The sequence of the human genome
Celera Genomics, the International Human Genome Sequencing Consortium and others published the first drafts of human genomes in 2001 which revolutionized genomics. These drafts, and subsequent updates, covered the euchromatic portion of the genome. However the heterochromatin as well as many other complex areas were not completed or incorrect. Telomere-to-Telomere Consortium (T2T), which addresses the remaining 8%, has completed the first 3.055 billion base pairs (bp) sequence for a human genome. This represents the biggest improvement made to the reference human genome since its original release. The new T2T reference genome contains gapless assemblies of all 22 autosomes and Chromosomes X. It corrects many errors, introduces 200 million bp novel sequence, contains 2,226 paralogous genes, of which 115 are predicted to code for protein. These newly completed regions include the centromeric arrays as well as the short arms for all five acrocentric Chromosomes. This allows functional and variational studies to be conducted on these complex regions.

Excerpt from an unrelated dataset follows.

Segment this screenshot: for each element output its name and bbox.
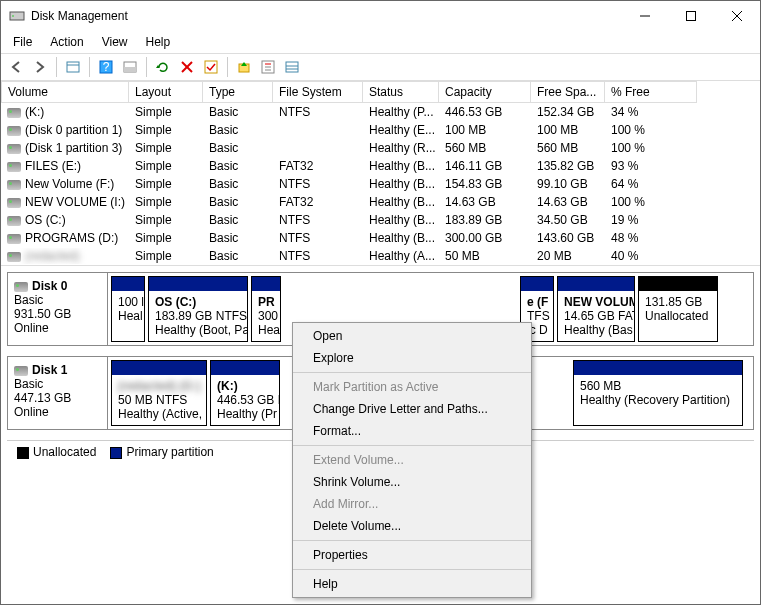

The Genome Reference Consortium released the latest major update of the human reference genome in 2013 and the most recent patch was in 2019(GRCh38.p13). The Human Genome Project, which funded this assembly, has continuously improved it over the last 20 years. The GRC human assembly, unlike the Celera assembly and other modern genome projects, is based primarily on Sanger sequence data from bacterial artificial genome (BAC) clones. These clones were then ordered and oriented on the genome using radiation hybrid, genetic links, and fingerprint maps. The result of this laborious process is one of the most accurate and continuous reference genomes available today. However, the reliance on such technologies restricted the assembly of the genome to only those euchromatic regions that could be reliably converted into BACs and mapped.